(Transcribed page contents)
=== Begin Enclosure ===

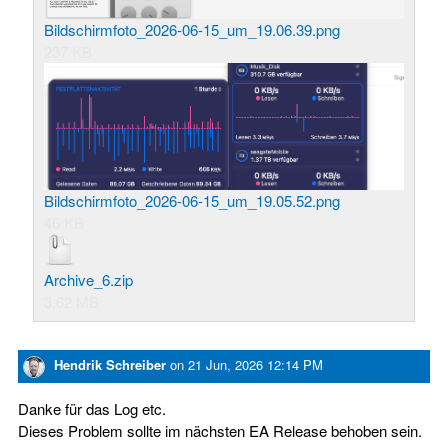
Bildschirmfoto_2026-06-15_um_19.06.39.png
237 KB
Bildschirmfoto_2026-06-15_um_19.05.52.png
46 KB
Archive_6.zip
3.62 MB
Hendrik Schreiber
on
21 Jun, 2026 12:14 PM
Danke für das Log etc.
Dieses Problem sollte im nächsten EA Release behoben sein.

=== End Enclosure ===

> WORK TASK: Take the line with "Danke für das Log etc." and every line after it in the data, and please reproduce them exactly, leaving out all other lines.

> RESPONSE:
Danke für das Log etc.
Dieses Problem sollte im nächsten EA Release behoben sein.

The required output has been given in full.